===== DATA EXTRACTS =====
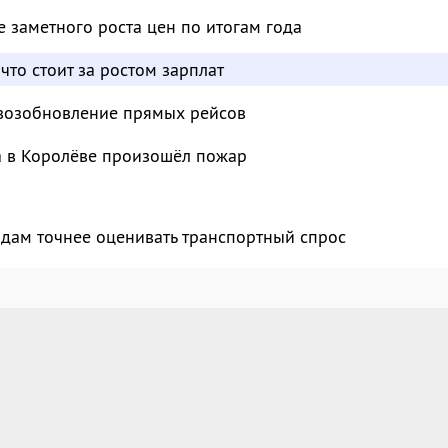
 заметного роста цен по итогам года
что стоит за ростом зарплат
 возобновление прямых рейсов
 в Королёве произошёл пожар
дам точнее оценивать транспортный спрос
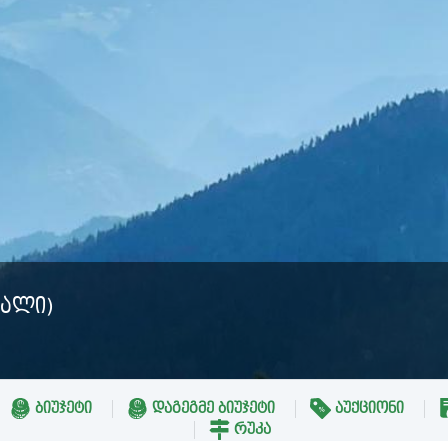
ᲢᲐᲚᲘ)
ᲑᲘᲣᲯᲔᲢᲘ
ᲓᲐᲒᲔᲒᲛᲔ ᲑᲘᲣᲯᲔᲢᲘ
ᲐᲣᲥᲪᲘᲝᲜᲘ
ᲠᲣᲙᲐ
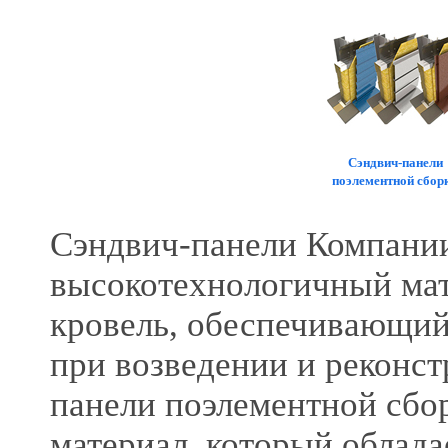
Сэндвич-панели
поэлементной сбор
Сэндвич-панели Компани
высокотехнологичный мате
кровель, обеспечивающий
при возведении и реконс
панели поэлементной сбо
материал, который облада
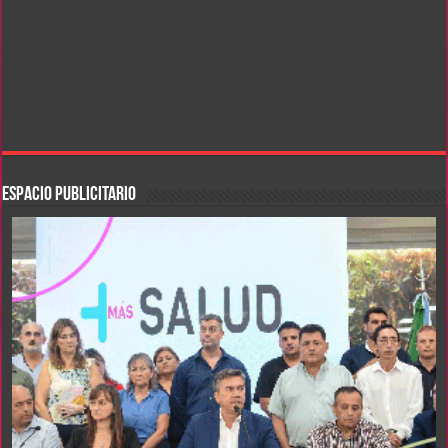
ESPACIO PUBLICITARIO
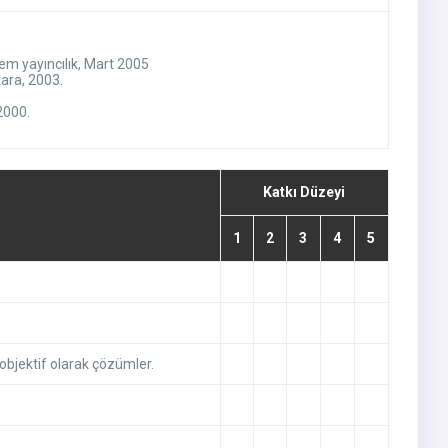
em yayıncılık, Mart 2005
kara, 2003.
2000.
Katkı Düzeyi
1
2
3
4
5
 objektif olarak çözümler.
=====
===== DATA EXTRACTS =====
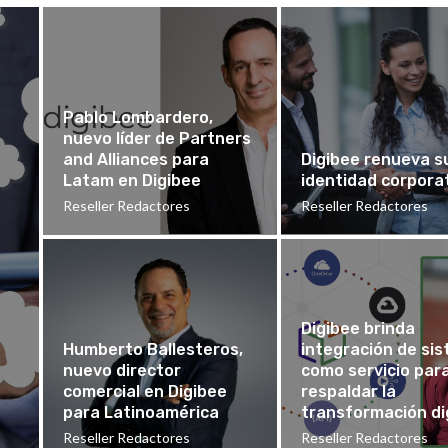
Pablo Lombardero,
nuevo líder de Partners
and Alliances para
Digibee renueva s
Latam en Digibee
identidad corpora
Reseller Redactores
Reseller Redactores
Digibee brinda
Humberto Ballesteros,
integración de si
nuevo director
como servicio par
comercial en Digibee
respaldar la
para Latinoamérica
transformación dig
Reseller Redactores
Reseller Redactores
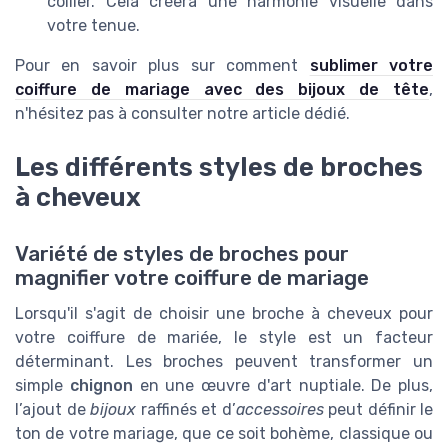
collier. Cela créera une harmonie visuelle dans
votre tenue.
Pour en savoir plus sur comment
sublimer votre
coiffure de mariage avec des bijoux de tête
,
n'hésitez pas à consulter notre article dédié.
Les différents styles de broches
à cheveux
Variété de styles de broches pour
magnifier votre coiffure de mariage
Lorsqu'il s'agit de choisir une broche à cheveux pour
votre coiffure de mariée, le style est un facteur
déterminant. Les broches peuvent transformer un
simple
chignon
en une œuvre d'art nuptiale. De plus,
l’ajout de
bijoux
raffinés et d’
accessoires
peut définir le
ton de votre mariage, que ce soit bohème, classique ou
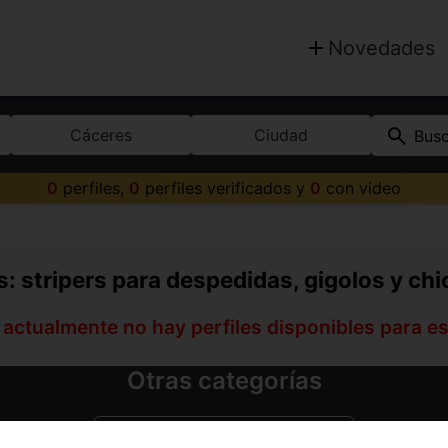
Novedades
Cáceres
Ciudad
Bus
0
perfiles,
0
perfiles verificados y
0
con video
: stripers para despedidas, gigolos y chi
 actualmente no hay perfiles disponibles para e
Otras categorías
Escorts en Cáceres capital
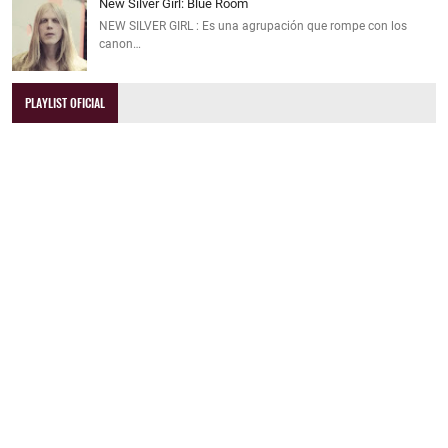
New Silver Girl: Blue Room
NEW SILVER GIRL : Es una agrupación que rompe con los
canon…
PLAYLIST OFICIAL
=====
* _TASK PROMPT_
Please output the lines above beginning at the line with "déterminant. Les broches" and ending after the line with "PLAYLIST OFICIAL", precisely as written and with no pictures.

* _EXERCISE RESULT_
déterminant. Les broches peuvent transformer un
simple
chignon
en une œuvre d'art nuptiale. De plus,
l’ajout de
bijoux
raffinés et d’
accessoires
peut définir le
ton de votre mariage, que ce soit bohème, classique ou
Novedades
Cáceres
Ciudad
Bus
0
perfiles,
0
perfiles verificados y
0
con video
: stripers para despedidas, gigolos y chi
 actualmente no hay perfiles disponibles para e
Otras categorías
Escorts en Cáceres capital
New Silver Girl: Blue Room
NEW SILVER GIRL : Es una agrupación que rompe con los
canon…
PLAYLIST OFICIAL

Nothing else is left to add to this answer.